Nach Ende des Zweiten Weltkrieges und nach Rückkehr nach Kassel-Bettenhausen waren keine Amerikaner mehr in der Wohnstraße oder in diesem Raum. Sie hatten nur in der Wohnstraße 4 den im Keller eingelagerten Schreibtisch von Papa ziemlich demoliert und er war nicht mehr zu gebrauchen. Im Keller desselben Hauses waren an den Türrahmen Nummern gepinselt. Das Leben ging in normalen Bahnen weiter.
Beim Rumstromern fand ich an der Leipziger Straße die Fa- Röttger, Altmetalle, wo auf dem Hof riesige Kugellager mit dem Schweißbrenner zerschnitten wurden. Ob der Betrieb zum ehemaligen Panzerturmbauer Wegmann gehörte, weiß ich nicht. Auf jeden Fall wurden Panzerturmkugellager zerschnitten, aus denen glänzende Kugeln herausfielen, die bestimmt über 500 g schwer waren. Damit konnten wir wunderbar spielen und wir durften uns jede Menge Kugeln mitnehmen. Man musste nur aufpassen, dass beim "Klickern" keine Finger zwischen die Kugeln kamen. Die Kugeln hatten nur einen Nachteil, dass sie sehr schnell rosteten. Dann machte das Spielen mit ihnen keinen Spaß mehr.
Jeden Donnerstag trafen sich die Wohnsträssler, Interessierten und andere Gäste an der werkseigenen Kegelbahn, die unter dem Gästehaus in Wohnstr. 3b war, zum Kegeln und zur Geselligkeit. Ich durfte Kegeln aufstellen, da die Anlage nicht mechanisch war. Für "Ratten"(Fehlwürfe) und "Alle Neune" gab es einen Groschen für den Kegelaufsteller extra. Der Abend brachte ca. DM 10,00. Interessanter Spieler war Herr Nonnenmacher, der bei Dunkelheit die Bauern links und rechts traf bzw. rückwärts alle Neune warf. Damit hat er manche Wette, meistens eine Flasche Jägermeister, den anwesenden Gästen "aus dem Kreuz gedreht" und gewonnen. Später übernahm mein Bruder, Helmut Mach, das Kegelaufstellen.

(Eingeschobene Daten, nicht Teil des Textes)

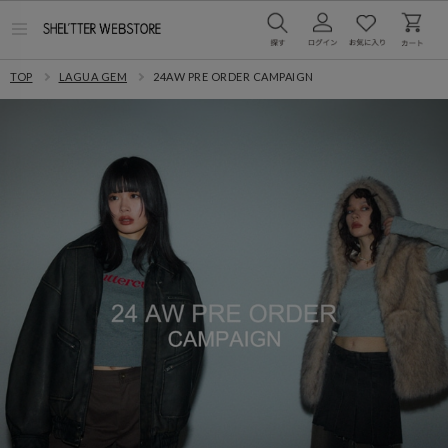
メ
ニ
ュ
TOP
LAGUA GEM
24AW PRE ORDER CAMPAIGN
ー
を
開
く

Grünkern war in der häuslichen Ernährung eine regelmäßige Grundlage. Dies lag daran, dass Oma Spiess regelmäßig Pakete von Karlsruhe nach Kassel für die Kleinen schickte und immer war darin auch ein Päckchen Grünkern. Obwohl dieses Zeug von niemandem gern gegessen wurde, ist an der Zusendung keine Kritik geübt worden, um die regelmäßige Zuwendungen nicht zu gefährden. Die nicht verbrauchten Grünkern-Päckchen wanderten in die Speisekammer in ein oberes hinteres Gefacht. Mutter fand beim Umzug von Wohnstr. 7 in die Heinrich-von-Gerlach-Straße größere Mengen Grünkern, die wegen mangelndem Interesse in den Abfall gelangten. Wie Grünkern-Suppe Vater Ulrich "mundete" ist nicht überliefert, wohl nicht besonders.

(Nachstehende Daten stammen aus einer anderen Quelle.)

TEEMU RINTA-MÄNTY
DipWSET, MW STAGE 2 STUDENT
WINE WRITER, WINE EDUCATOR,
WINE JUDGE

Ende des Krieges und danach wurde die Tennisanlage nicht genutzt. Sie wurde wohl erst wieder 1950 hergerichtet. Vater spielte auch eine Zeitlang dort. Warum er das Tennisspielen einstellte, ist mir nicht bekannt. Vielleicht bekam er dort nicht die Muße, die er sich erhoffte. Ich war auf der Anlage längere Zeit Balljunge für ca. DM 0,50/Stunde.

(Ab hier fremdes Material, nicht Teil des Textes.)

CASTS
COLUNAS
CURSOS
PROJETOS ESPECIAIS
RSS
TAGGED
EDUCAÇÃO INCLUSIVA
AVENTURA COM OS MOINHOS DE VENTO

In jedem Garten befanden sich diverse Wäschestangen, um dazwischen die frisch gewaschene Wäsche auf Wäscheleinen zum Trocknen aufzuhängen. Waschtag war wohl früher der Donnerstag. Zum Waschen gab es extra eine "Waschküche". Die Stangen ließen sich jedoch auch gut zum Turnen bzw. Hochklettern zu nutzen. Vater zeigte einmal, dass er noch die Hängekippe vom Reck beherrschte.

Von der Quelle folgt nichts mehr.